* [Records to process]:
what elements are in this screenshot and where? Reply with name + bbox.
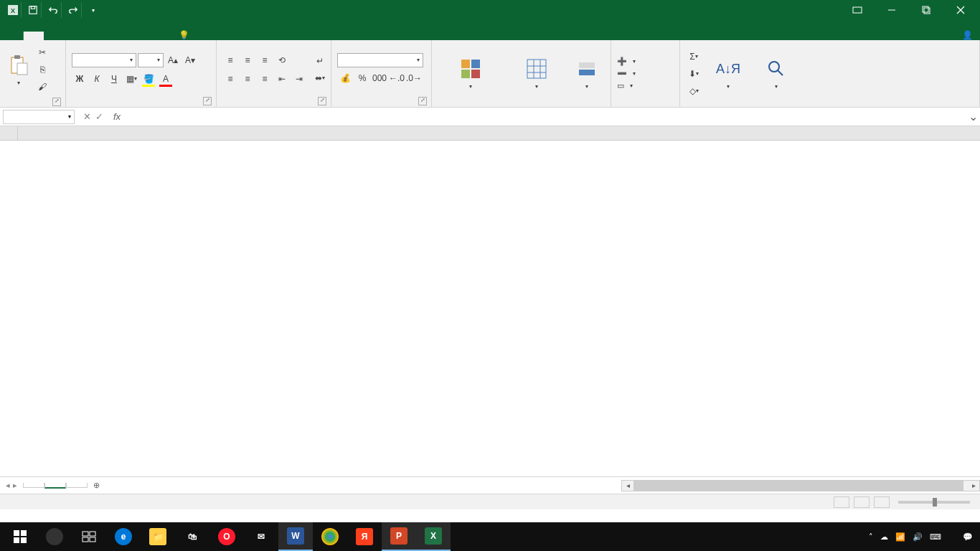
taskbar-explorer-icon[interactable]: 📁 [141, 522, 175, 551]
italic-button[interactable]: К [89, 71, 105, 87]
taskbar-chrome-icon[interactable] [313, 522, 347, 551]
close-button[interactable] [944, 0, 977, 20]
sort-filter-button[interactable]: A↓Я ▾ [703, 56, 753, 91]
tray-onedrive-icon[interactable]: ☁ [880, 532, 888, 542]
tab-insert[interactable] [44, 32, 64, 40]
format-painter-button[interactable]: 🖌 [34, 79, 50, 95]
taskbar-taskview-icon[interactable] [72, 522, 106, 551]
sheet-tab-3[interactable] [23, 483, 44, 488]
number-launcher[interactable]: ⤢ [418, 97, 427, 105]
redo-button[interactable] [65, 2, 82, 18]
autosum-button[interactable]: Σ▾ [686, 49, 702, 65]
cell-styles-button[interactable]: ▾ [569, 56, 605, 91]
border-button[interactable]: ▦▾ [123, 71, 139, 87]
tray-notifications-icon[interactable]: 💬 [963, 532, 973, 542]
percent-format-button[interactable]: % [354, 70, 370, 86]
clipboard-launcher[interactable]: ⤢ [52, 98, 61, 106]
zoom-slider[interactable] [898, 501, 970, 504]
tab-home[interactable] [24, 32, 44, 40]
align-right-button[interactable]: ≡ [257, 71, 273, 87]
sheet-tab-1[interactable] [44, 483, 66, 489]
wrap-text-button[interactable]: ↵ [310, 53, 330, 69]
horizontal-scrollbar[interactable]: ◂▸ [621, 480, 980, 491]
increase-font-button[interactable]: A▴ [165, 52, 181, 68]
taskbar-yandex-browser-icon[interactable]: Я [347, 522, 382, 551]
copy-button[interactable]: ⎘ [34, 62, 50, 77]
font-color-button[interactable]: A [158, 71, 174, 87]
name-box[interactable]: ▾ [3, 110, 75, 124]
sheet-tab-2[interactable] [66, 483, 88, 488]
sheet-nav-next-icon[interactable]: ▸ [13, 481, 17, 490]
taskbar-powerpoint-icon[interactable]: P [382, 522, 416, 551]
page-layout-view-button[interactable] [854, 496, 870, 508]
maximize-button[interactable] [910, 0, 943, 20]
font-launcher[interactable]: ⤢ [203, 97, 212, 105]
normal-view-button[interactable] [834, 496, 849, 508]
delete-cells-button[interactable]: ➖ ▾ [617, 68, 674, 79]
comma-format-button[interactable]: 000 [372, 70, 387, 86]
fill-color-button[interactable]: 🪣 [141, 71, 156, 87]
enter-formula-icon[interactable]: ✓ [95, 111, 103, 122]
taskbar-word-icon[interactable]: W [278, 522, 313, 551]
share-button[interactable]: 👤 [962, 30, 973, 40]
paste-button[interactable]: ▾ [4, 52, 33, 88]
font-size-combo[interactable]: ▾ [138, 53, 164, 67]
ribbon-options-icon[interactable] [841, 0, 874, 20]
decrease-indent-button[interactable]: ⇤ [274, 71, 290, 87]
fx-icon[interactable]: fx [109, 111, 125, 122]
tray-wifi-icon[interactable]: 📶 [895, 532, 905, 542]
save-button[interactable] [24, 2, 42, 18]
tell-me-search[interactable]: 💡 [179, 30, 194, 40]
tray-chevron-icon[interactable]: ˄ [869, 532, 873, 542]
align-center-button[interactable]: ≡ [240, 71, 255, 87]
number-format-combo[interactable]: ▾ [337, 53, 423, 67]
taskbar-opera-icon[interactable]: O [209, 522, 244, 551]
taskbar-mail-icon[interactable]: ✉ [244, 522, 278, 551]
format-as-table-button[interactable]: ▾ [504, 56, 569, 91]
cut-button[interactable]: ✂ [34, 44, 50, 60]
increase-indent-button[interactable]: ⇥ [291, 71, 307, 87]
increase-decimal-button[interactable]: ←.0 [389, 70, 405, 86]
decrease-decimal-button[interactable]: .0→ [406, 70, 422, 86]
fill-button[interactable]: ⬇▾ [686, 66, 702, 82]
start-button[interactable] [3, 522, 37, 551]
find-select-button[interactable]: ▾ [753, 56, 799, 91]
bold-button[interactable]: Ж [72, 71, 88, 87]
insert-cells-button[interactable]: ➕ ▾ [617, 56, 674, 67]
taskbar-excel-icon[interactable]: X [416, 522, 451, 551]
taskbar-yandex-icon[interactable] [37, 522, 72, 551]
alignment-launcher[interactable]: ⤢ [318, 97, 326, 105]
formula-input[interactable] [125, 110, 966, 124]
underline-button[interactable]: Ч [106, 71, 122, 87]
tab-view[interactable] [144, 32, 164, 40]
tab-file[interactable] [3, 32, 24, 40]
tray-volume-icon[interactable]: 🔊 [913, 532, 923, 542]
accounting-format-button[interactable]: 💰 [337, 70, 353, 86]
clear-button[interactable]: ◇▾ [686, 83, 702, 99]
decrease-font-button[interactable]: A▾ [182, 52, 198, 68]
tab-page-layout[interactable] [64, 32, 84, 40]
format-cells-button[interactable]: ▭ ▾ [617, 80, 674, 91]
font-name-combo[interactable]: ▾ [72, 53, 136, 67]
sheet-nav-prev-icon[interactable]: ◂ [6, 481, 10, 490]
minimize-button[interactable] [875, 0, 908, 20]
align-left-button[interactable]: ≡ [222, 71, 238, 87]
cancel-formula-icon[interactable]: ✕ [83, 111, 91, 122]
spreadsheet-grid[interactable] [0, 126, 980, 476]
orientation-button[interactable]: ⟲ [274, 52, 290, 68]
align-top-button[interactable]: ≡ [222, 52, 238, 68]
page-break-view-button[interactable] [874, 496, 890, 508]
conditional-formatting-button[interactable]: ▾ [436, 56, 504, 91]
formula-expand-icon[interactable]: ⌄ [966, 110, 980, 123]
align-bottom-button[interactable]: ≡ [257, 52, 273, 68]
add-sheet-button[interactable]: ⊕ [88, 481, 105, 490]
tab-review[interactable] [124, 32, 144, 40]
tray-input-icon[interactable]: ⌨ [930, 532, 941, 542]
align-middle-button[interactable]: ≡ [240, 52, 255, 68]
taskbar-store-icon[interactable]: 🛍 [175, 522, 209, 551]
undo-button[interactable] [44, 2, 62, 18]
qat-customize-icon[interactable]: ▾ [85, 2, 102, 18]
merge-button[interactable]: ⬌▾ [310, 70, 330, 86]
tab-data[interactable] [104, 32, 124, 40]
tab-formulas[interactable] [84, 32, 104, 40]
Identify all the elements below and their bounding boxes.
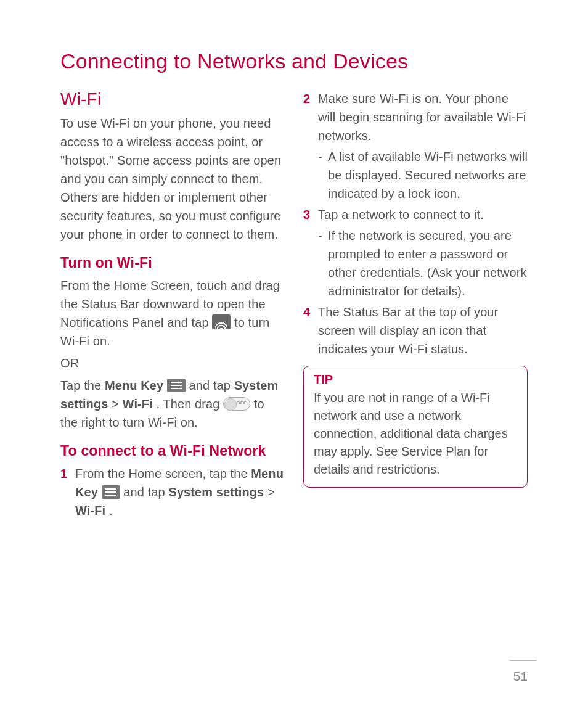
tip-box: TIP If you are not in range of a Wi-Fi n… — [303, 366, 528, 488]
step-2-sub: - A list of available Wi-Fi networks wil… — [303, 147, 528, 203]
text: . — [109, 504, 113, 517]
turn-on-paragraph-1: From the Home Screen, touch and drag the… — [60, 276, 285, 350]
wifi-label: Wi-Fi — [123, 397, 153, 411]
subheading-connect-wifi: To connect to a Wi-Fi Network — [60, 443, 285, 459]
step-4: 4 The Status Bar at the top of your scre… — [303, 303, 528, 358]
wifi-icon — [212, 314, 231, 329]
step-3: 3 Tap a network to connect to it. — [303, 205, 528, 224]
text: . Then drag — [156, 397, 223, 411]
step-body: The Status Bar at the top of your screen… — [318, 303, 528, 358]
text: and tap — [189, 379, 234, 392]
system-settings-label: System settings — [168, 485, 264, 499]
text: and tap — [123, 485, 168, 499]
content-columns: Wi-Fi To use Wi-Fi on your phone, you ne… — [60, 89, 528, 522]
or-text: OR — [60, 354, 285, 372]
step-body: Make sure Wi-Fi is on. Your phone will b… — [318, 89, 528, 145]
step-2: 2 Make sure Wi-Fi is on. Your phone will… — [303, 89, 528, 145]
tip-body: If you are not in range of a Wi-Fi netwo… — [314, 389, 517, 478]
text: From the Home screen, tap the — [75, 467, 251, 480]
page-title: Connecting to Networks and Devices — [60, 49, 528, 73]
step-body: Tap a network to connect to it. — [318, 205, 484, 224]
text: Tap the — [60, 379, 105, 392]
section-heading-wifi: Wi-Fi — [60, 89, 285, 109]
turn-on-paragraph-2: Tap the Menu Key and tap System settings… — [60, 376, 285, 432]
text: > — [267, 485, 275, 499]
tip-label: TIP — [314, 372, 517, 387]
menu-icon — [102, 485, 120, 499]
left-column: Wi-Fi To use Wi-Fi on your phone, you ne… — [60, 89, 285, 522]
dash: - — [318, 147, 328, 203]
step-1: 1 From the Home screen, tap the Menu Key… — [60, 464, 285, 520]
sub-body: A list of available Wi-Fi networks will … — [328, 147, 528, 203]
wifi-intro-text: To use Wi-Fi on your phone, you need acc… — [60, 114, 285, 244]
dash: - — [318, 226, 328, 300]
step-body: From the Home screen, tap the Menu Key a… — [75, 464, 285, 520]
page-number: 51 — [513, 669, 528, 684]
sub-body: If the network is secured, you are promp… — [328, 226, 528, 300]
subheading-turn-on-wifi: Turn on Wi-Fi — [60, 255, 285, 271]
right-column: 2 Make sure Wi-Fi is on. Your phone will… — [303, 89, 528, 522]
text: > — [112, 397, 122, 411]
step-number: 4 — [303, 303, 318, 358]
step-number: 1 — [60, 464, 75, 520]
wifi-label: Wi-Fi — [75, 504, 105, 517]
menu-key-label: Menu Key — [105, 379, 163, 392]
menu-icon — [167, 379, 186, 392]
step-number: 3 — [303, 205, 318, 224]
toggle-off-icon — [223, 397, 250, 411]
step-number: 2 — [303, 89, 318, 145]
step-3-sub: - If the network is secured, you are pro… — [303, 226, 528, 300]
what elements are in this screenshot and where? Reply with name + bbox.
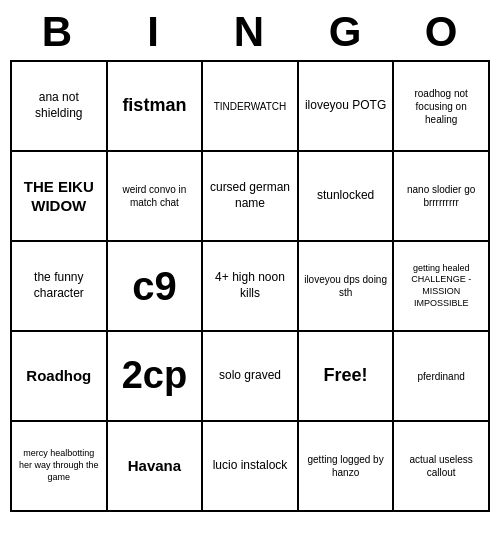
cell-3-4: pferdinand <box>394 332 488 420</box>
cell-4-1: Havana <box>108 422 204 510</box>
cell-1-3: stunlocked <box>299 152 395 240</box>
cell-2-2: 4+ high noon kills <box>203 242 299 330</box>
bingo-row-1: THE EIKU WIDOW weird convo in match chat… <box>12 152 488 242</box>
cell-4-3: getting logged by hanzo <box>299 422 395 510</box>
cell-1-0: THE EIKU WIDOW <box>12 152 108 240</box>
cell-4-0: mercy healbotting her way through the ga… <box>12 422 108 510</box>
bingo-row-0: ana not shielding fistman TINDERWATCH il… <box>12 62 488 152</box>
bingo-row-2: the funny character c9 4+ high noon kill… <box>12 242 488 332</box>
cell-3-1: 2cp <box>108 332 204 420</box>
bingo-row-3: Roadhog 2cp solo graved Free! pferdinand <box>12 332 488 422</box>
cell-4-2: lucio instalock <box>203 422 299 510</box>
title-n: N <box>206 8 294 56</box>
bingo-grid: ana not shielding fistman TINDERWATCH il… <box>10 60 490 512</box>
cell-1-4: nano slodier go brrrrrrrrr <box>394 152 488 240</box>
cell-1-2: cursed german name <box>203 152 299 240</box>
title-i: I <box>110 8 198 56</box>
cell-3-2: solo graved <box>203 332 299 420</box>
cell-0-0: ana not shielding <box>12 62 108 150</box>
cell-0-3: iloveyou POTG <box>299 62 395 150</box>
cell-2-4: getting healed CHALLENGE - MISSION IMPOS… <box>394 242 488 330</box>
title-o: O <box>398 8 486 56</box>
cell-0-1: fistman <box>108 62 204 150</box>
bingo-row-4: mercy healbotting her way through the ga… <box>12 422 488 510</box>
cell-4-4: actual useless callout <box>394 422 488 510</box>
title-b: B <box>14 8 102 56</box>
cell-0-4: roadhog not focusing on healing <box>394 62 488 150</box>
title-g: G <box>302 8 390 56</box>
bingo-title: B I N G O <box>10 0 490 60</box>
cell-2-0: the funny character <box>12 242 108 330</box>
cell-3-0: Roadhog <box>12 332 108 420</box>
cell-3-3: Free! <box>299 332 395 420</box>
cell-1-1: weird convo in match chat <box>108 152 204 240</box>
cell-2-1: c9 <box>108 242 204 330</box>
cell-0-2: TINDERWATCH <box>203 62 299 150</box>
cell-2-3: iloveyou dps doing sth <box>299 242 395 330</box>
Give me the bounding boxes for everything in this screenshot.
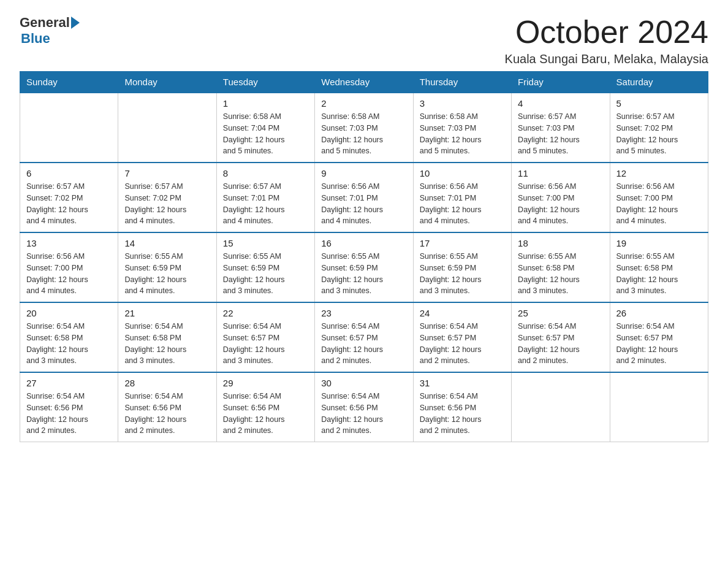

* [What to work on]:
For every line of the records above that holds the word "WIDOW", count one, and state the total only.

* [Written answer]:
2